Deep Parent References
Parent references work at any nesting level:
schema Product {
sku: ^product_sku // From grandparent Order
}
schema LineItem {
products: 1..3 of Product
}
schema Order {
product_sku: string,
items: 1..5 of LineItem
}
Reference Values
References resolve to the full record object. Access fields with dot notation:
schema Payment {
invoice: any of invoices,
// Access invoice fields
invoice_id: invoice.id,
original_amount: invoice.total
}
Circular References
Be careful with circular dependencies. Vague processes schemas in dataset order:
// Works: customers exist before invoices
dataset Data {
customers: 50 of Customer,
invoices: 200 of Invoice // Can reference customers
}
// Fails: invoices referenced before they exist
dataset Bad {
payments: 100 of Payment, // Tries to reference invoices
invoices: 200 of Invoice // But invoices don't exist yet!
}
Empty Collection Handling
If a where clause matches no records, generation fails. Ensure your filters can always find matches:
schema Payment {
// Risky: what if no invoices are pending?
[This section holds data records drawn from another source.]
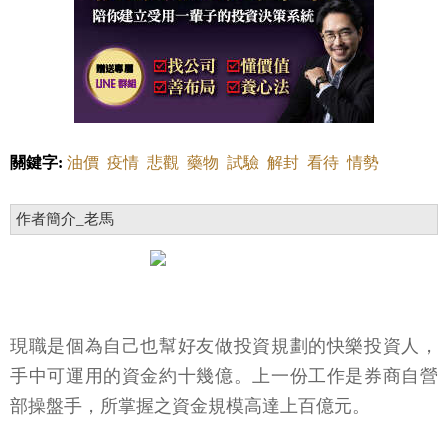
關鍵字:
油價
疫情
悲觀
藥物
試驗
解封
看待
情勢
作者簡介_老馬
現職是個為自己也幫好友做投資規劃的快樂投資人，
手中可運用的資金約十幾億。上一份工作是券商自營
部操盤手，所掌握之資金規模高達上百億元。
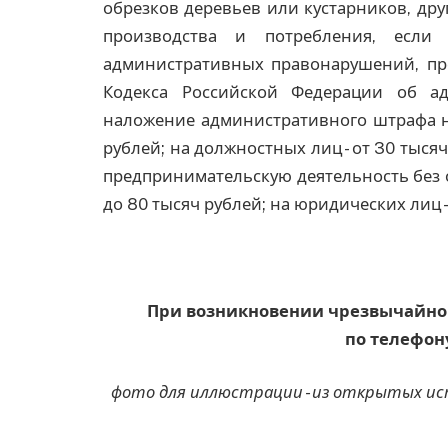
обрезков деревьев или кустарников, дру
производства и потребления, если
административных правонарушений, преду
Кодекса Российской Федерации об ад
наложение административного штрафа на
рублей; на должностных лиц - от 30 тыся
предпринимательскую деятельность без о
до 80 тысяч рублей; на юридических лиц -
При возникновении чрезвычайно
по телефону
фото для иллюстрации - из открытых и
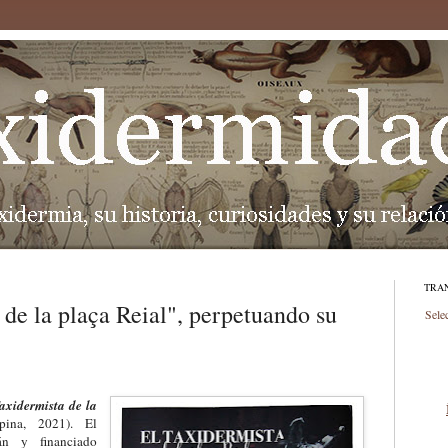
TRA
 de la plaça Reial", perpetuando su
Sele
axidermista de la
ina, 2021). El
án y financiado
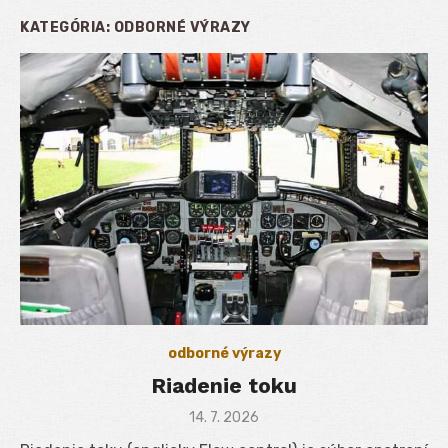
KATEGÓRIA:
ODBORNÉ VÝRAZY
odborné výrazy
Riadenie toku
Posted
14. 7. 2026
on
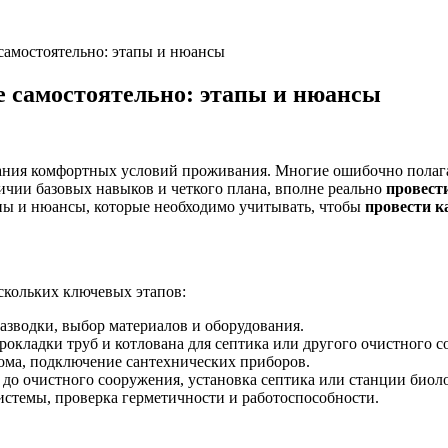
самостоятельно: этапы и нюансы
е самостоятельно: этапы и нюансы
дания комфортных условий проживания. Многие ошибочно полаг
чии базовых навыков и четкого плана, вполне реально
провест
апы и нюансы, которые необходимо учитывать, чтобы
провести к
скольких ключевых этапов:
зводки, выбор материалов и оборудования.
рокладки труб и котлована для септика или другого очистного с
ома, подключение сантехнических приборов.
 до очистного сооружения, установка септика или станции биол
истемы, проверка герметичности и работоспособности.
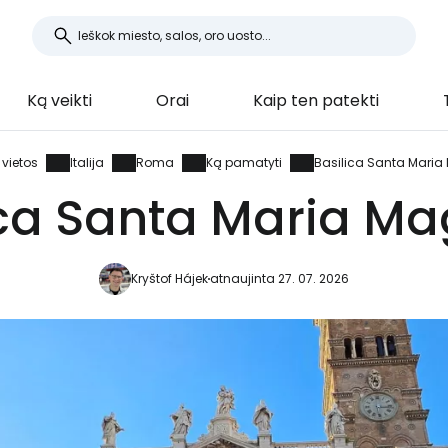
Ką veikti
Orai
Kaip ten patekti
 vietos
Italija
Roma
Ką pamatyti
Basilica Santa Maria
ica Santa Maria Ma
Kryštof Hájek
atnaujinta 27. 07. 2026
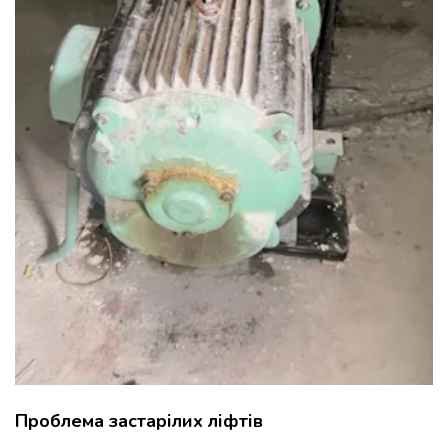
Проблема застарілих ліфтів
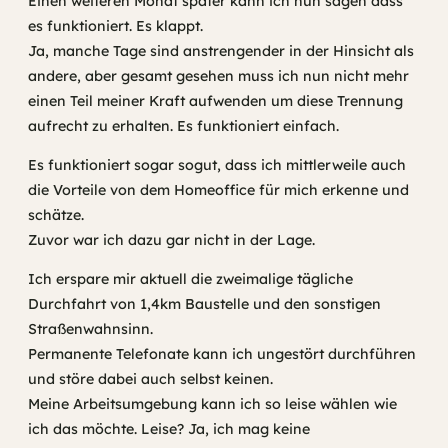
Einen weiteren Monat später kann ich nun sagen dass
es funktioniert. Es klappt.
Ja, manche Tage sind anstrengender in der Hinsicht als
andere, aber gesamt gesehen muss ich nun nicht mehr
einen Teil meiner Kraft aufwenden um diese Trennung
aufrecht zu erhalten. Es funktioniert einfach.
Es funktioniert sogar sogut, dass ich mittlerweile auch
die Vorteile von dem Homeoffice für mich erkenne und
schätze.
Zuvor war ich dazu gar nicht in der Lage.
Ich erspare mir aktuell die zweimalige tägliche
Durchfahrt von 1,4km Baustelle und den sonstigen
Straßenwahnsinn.
Permanente Telefonate kann ich ungestört durchführen
und störe dabei auch selbst keinen.
Meine Arbeitsumgebung kann ich so leise wählen wie
ich das möchte. Leise? Ja, ich mag keine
invoice: any of invoices where .status == "pending"
}
Solutions:
- Ensure the dataset has enough matching records
- Use broader filters
- Generate dependent records in the right order
Practical Example
schema Department {
id: uuid(),
name: "Engineering" | "Sales" | "Marketing" | "HR"
}
schema Employee {
id: uuid(),
name: fullName(),
department: any of departments,
manager: any of employees where .department.name == department.name
}
schema Project {
id: uuid(),
name: faker.company.buzzPhrase(),
lead: any of employees where .department.name == "Engineering",
members: 2..5 of ProjectMember
}
schema ProjectMember {
employee: any of employees,
role: "developer" | "designer" | "analyst"
}
dataset Company {
departments: 4 of Department,
employees: 50 of Employee,
projects: 10 of Project
}